Noisy Analysis of Quantum SMOTE on Condition Monitoring and Fault Classification in Industrial and Energy Systems
Amit S. Patel, Himanshukumar R. Patel, Bikash K. Behera
TL;DR
Imbalanced data in industrial condition monitoring pose challenges for fault classification. The authors introduce an integrated evaluation pipeline combining Quantum SMOTE (QSMOTE) with six quantum-inspired noise channels and assess classical classifiers (LR, RF, SVM, NB, DT) across SPID, CWRUBD, EFDD, and IFDD. Results show QSMOTE substantially boosts nonlinear/ensemble models, with EFDD gains up to ~170% and IFDD achieving near-perfect accuracy (≥0.99); linear/probabilistic models exhibit mixed or degraded performance depending on overlap and geometry. Across quantum-inspired perturbations, ensemble and margin-based learners (RF and SVM) exhibit strong resilience, while NB and LR are more vulnerable, especially on high-variance datasets, establishing a robust baseline for quantum-inspired balancing in industrial fault-diagnosis pipelines.
Abstract
Imbalanced datasets are a fundamental issue in industrial condition monitoring and fault classification pipelines, causing classical machine learning models to overfit the majority classes while failing to learn the minority fault patterns. This work presents a detailed benchmarking and robustness investigation of classical classifiers under class imbalance mitigation using the Quantum Synthetic Minority Oversampling Technique (QSMOTE) and quantum-inspired perturbations modelled using six noise channels. Four different datasets, the Solar Panel Image Dataset (SPID), the CWRU Bearing Dataset (CWRUBD), the Engine Failure Detection Dataset (EFDD), and the Industrial Fault Detection Dataset (IFDD), are tested across multi-class scenarios to determine the universality of these impacts.
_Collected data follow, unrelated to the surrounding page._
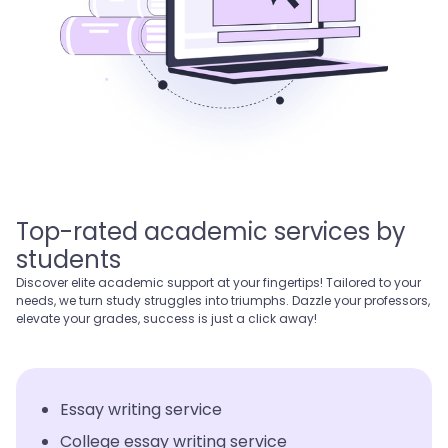
Top-rated academic services by
students
Discover elite academic support at your fingertips! Tailored to your
needs, we turn study struggles into triumphs. Dazzle your professors,
elevate your grades, success is just a click away!
Essay writing service
College essay writing service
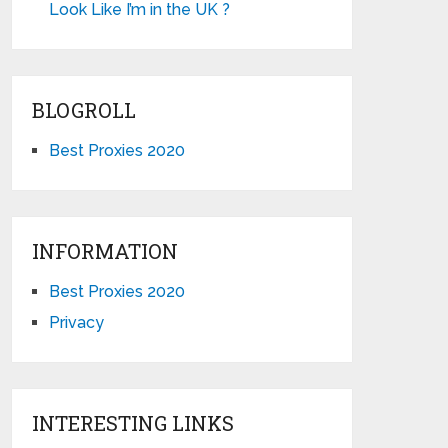
Look Like I’m in the UK ?
BLOGROLL
Best Proxies 2020
INFORMATION
Best Proxies 2020
Privacy
INTERESTING LINKS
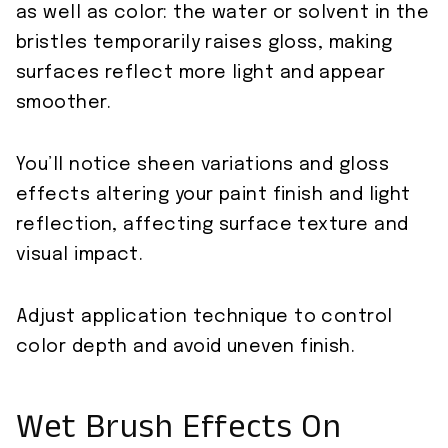
as well as color: the water or solvent in the
bristles temporarily raises gloss, making
surfaces reflect more light and appear
smoother.
You’ll notice sheen variations and gloss
effects altering your paint finish and light
reflection, affecting surface texture and
visual impact.
Adjust application technique to control
color depth and avoid uneven finish.
Wet Brush Effects On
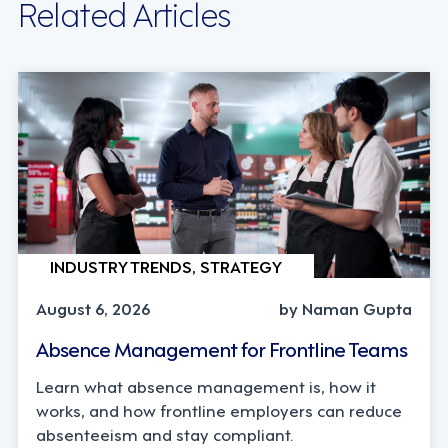
Related Articles
INDUSTRY TRENDS, STRATEGY
August 6, 2026
by Naman Gupta
Absence Management for Frontline Teams
Learn what absence management is, how it
works, and how frontline employers can reduce
absenteeism and stay compliant.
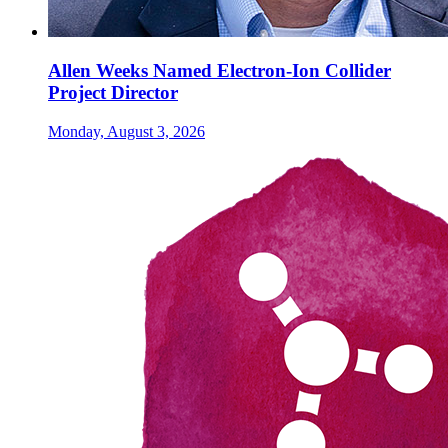
Allen Weeks Named Electron-Ion Collider
Project Director
Monday, August 3, 2026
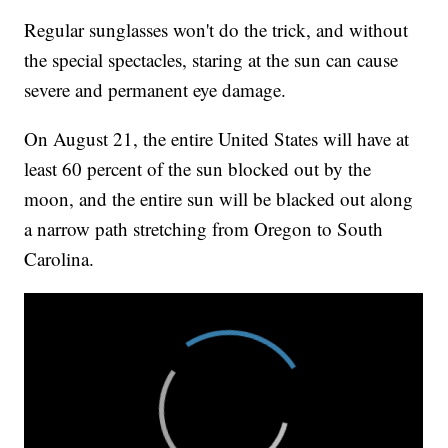
Regular sunglasses won't do the trick, and without
the special spectacles, staring at the sun can cause
severe and permanent eye damage.
On August 21, the entire United States will have at
least 60 percent of the sun blocked out by the
moon, and the entire sun will be blacked out along
a narrow path stretching from Oregon to South
Carolina.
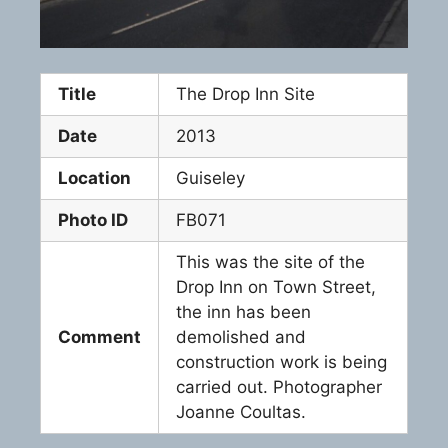
Title
The Drop Inn Site
Date
2013
Location
Guiseley
Photo ID
FB071
This was the site of the
Drop Inn on Town Street,
the inn has been
Comment
demolished and
construction work is being
carried out. Photographer
Joanne Coultas.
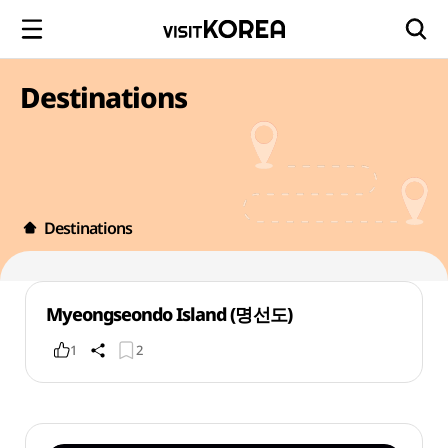
Destinations
Destinations
Myeongseondo Island (명선도)
1
2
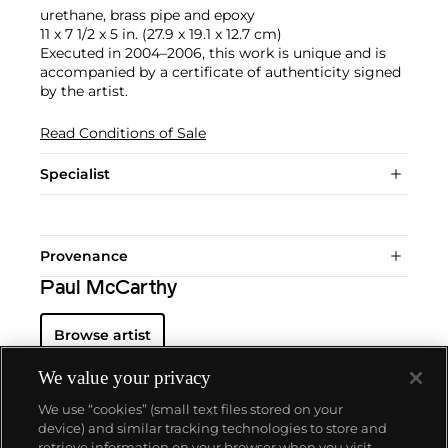
urethane, brass pipe and epoxy
11 x 7 1/2 x 5 in. (27.9 x 19.1 x 12.7 cm)
Executed in 2004–2006, this work is unique and is
accompanied by a certificate of authenticity signed
by the artist.
Read Conditions of Sale
Specialist
Provenance
Paul McCarthy
Browse artist
We value your privacy
We use “cookies” (small text files stored on your
device) and similar tracking technologies to store and
retrieve information on your browser when you visit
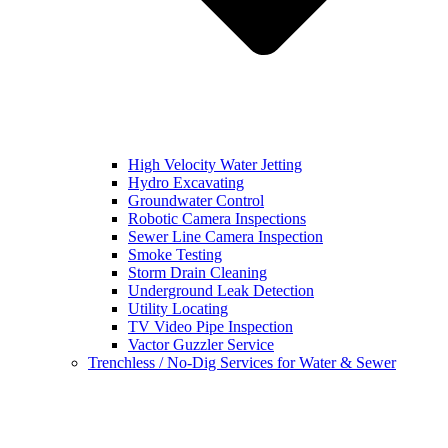
High Velocity Water Jetting
Hydro Excavating
Groundwater Control
Robotic Camera Inspections
Sewer Line Camera Inspection
Smoke Testing
Storm Drain Cleaning
Underground Leak Detection
Utility Locating
TV Video Pipe Inspection
Vactor Guzzler Service
Trenchless / No-Dig Services for Water & Sewer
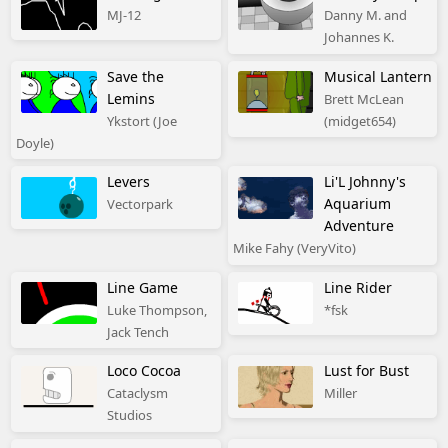
MJ-12
Danny M. and
Johannes K.
Save the
Musical Lantern
Lemins
Brett McLean
Ykstort (Joe
(midget654)
Doyle)
Levers
Li'L Johnny's
Aquarium
Vectorpark
Adventure
Mike Fahy (VeryVito)
Line Game
Line Rider
Luke Thompson,
*fsk
Jack Tench
Loco Cocoa
Lust for Bust
Cataclysm
Miller
Studios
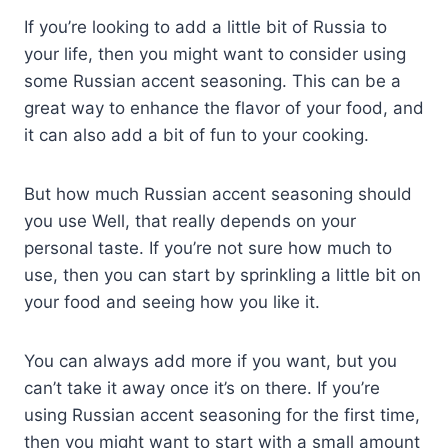
If you’re looking to add a little bit of Russia to
your life, then you might want to consider using
some Russian accent seasoning. This can be a
great way to enhance the flavor of your food, and
it can also add a bit of fun to your cooking.
But how much Russian accent seasoning should
you use Well, that really depends on your
personal taste. If you’re not sure how much to
use, then you can start by sprinkling a little bit on
your food and seeing how you like it.
You can always add more if you want, but you
can’t take it away once it’s on there. If you’re
using Russian accent seasoning for the first time,
then you might want to start with a small amount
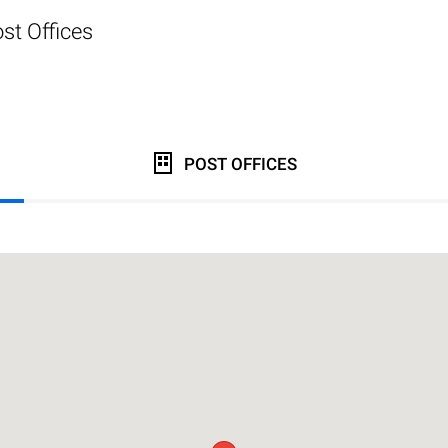
st Offices
POST OFFICES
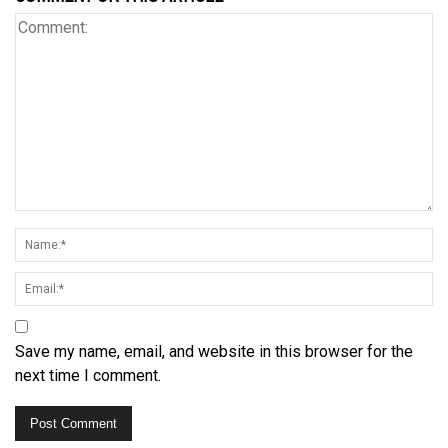
Save my name, email, and website in this browser for the
next time I comment.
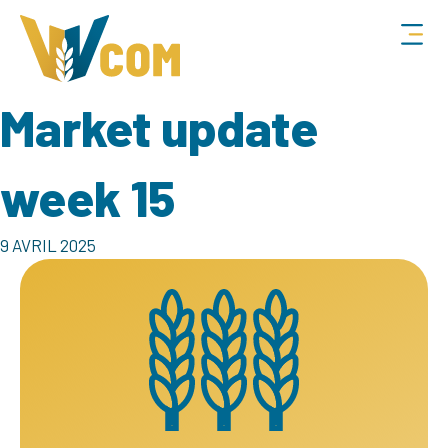
Market update
week 15
9 AVRIL 2025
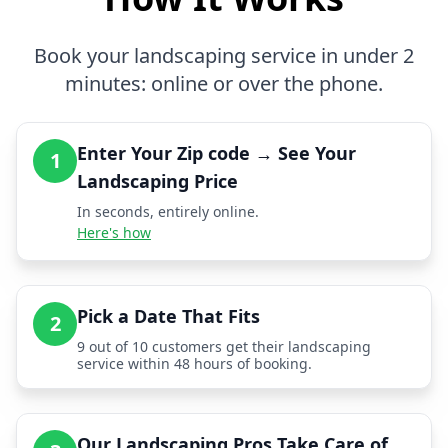
Book your landscaping service in under 2
minutes: online or over the phone.
Enter Your Zip code → See Your
1
Landscaping Price
In seconds, entirely online.
Here's how
Pick a Date That Fits
2
9 out of 10 customers get their landscaping
service within 48 hours of booking.
Our Landscaping Pros Take Care of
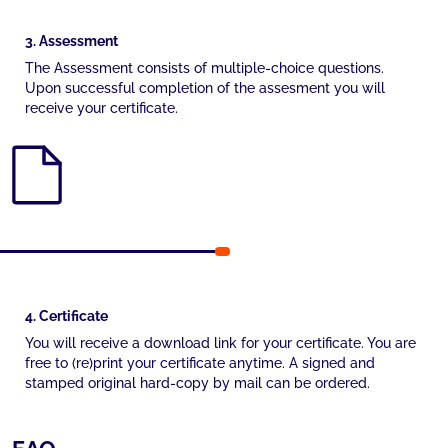
3. Assessment
The Assessment consists of multiple-choice questions.
Upon successful completion of the assesment you will
receive your certificate.
4. Certificate
You will receive a download link for your certificate. You are
free to (re)print your certificate anytime. A signed and
stamped original hard-copy by mail can be ordered.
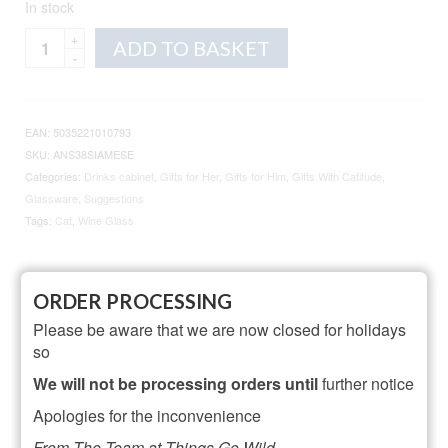
In stock
Animo
Alternative:
ADD TO BASKET
Glass
Cat
Wine
Glass
EAN:
5035221010793
quantity
SKU:
ANS38SIAMESE
Categories:
Drinks cabinet
,
Gifts for Her
,
Gifts for Him
,
Gifts With Catitude
,
Glassware
,
Suggestions
Tags:
Cat
,
Wine Glass
Description
Additional information
ORDER PROCESSING
Reviews (10)
Please be aware that we are now closed for holidays
so
Description
We will not be processing orders until
further notice
Apologies for the inconvenience
35cl Wine Glass
From The Team at Things Go Wild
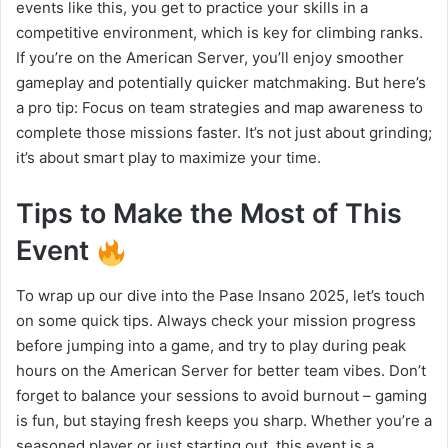
events like this, you get to practice your skills in a
competitive environment, which is key for climbing ranks.
If you’re on the American Server, you’ll enjoy smoother
gameplay and potentially quicker matchmaking. But here’s
a pro tip: Focus on team strategies and map awareness to
complete those missions faster. It’s not just about grinding;
it’s about smart play to maximize your time.
Tips to Make the Most of This
Event
To wrap up our dive into the Pase Insano 2025, let’s touch
on some quick tips. Always check your mission progress
before jumping into a game, and try to play during peak
hours on the American Server for better team vibes. Don’t
forget to balance your sessions to avoid burnout – gaming
is fun, but staying fresh keeps you sharp. Whether you’re a
seasoned player or just starting out, this event is a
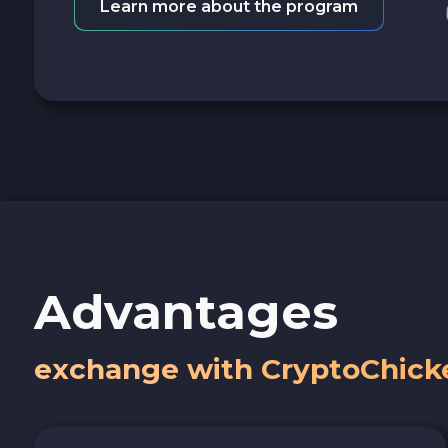
Learn more about the program
Advantages
exchange with CryptoChick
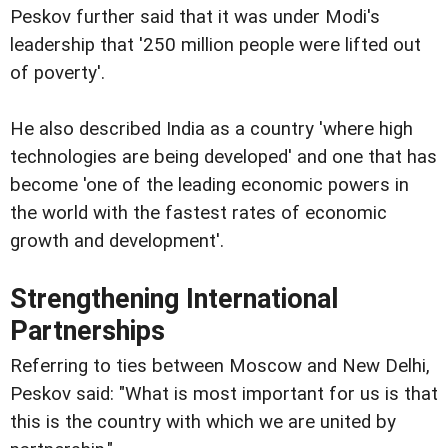
Peskov further said that it was under Modi's
leadership that '250 million people were lifted out
of poverty'.
He also described India as a country 'where high
technologies are being developed' and one that has
become 'one of the leading economic powers in
the world with the fastest rates of economic
growth and development'.
Strengthening International
Partnerships
Referring to ties between Moscow and New Delhi,
Peskov said: "What is most important for us is that
this is the country with which we are united by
The results show that QSMOTE consistently corrects distributional skew and significantly enhances the performance of non-linear classifiers such as Random Forests (RF), Support Vector Machines (SVM), and Decision Trees (DT), yielding improvements of up to 170% on EFDD and achieving near-perfect accuracy ($\geq$0.99) on IFDD. Linear and probabilistic models, such as Linear Regression (LR) and Naive Bayes (NB), produce mixed results, with significant degradation in overlapping feature spaces due to interpolation-induced boundary distortion. A parallel robustness analysis under different noise models reveals that ensemble models (RF) and margin-based learners (SVM) maintain strong resilience, often preserving over 95% of baseline accuracy even under maximum noise. In contrast, NB and DT show substantial instability, especially on high-variance datasets. The findings establish a rigorous baseline for understanding how classical models behave under realistic imbalance and quantum-inspired noise.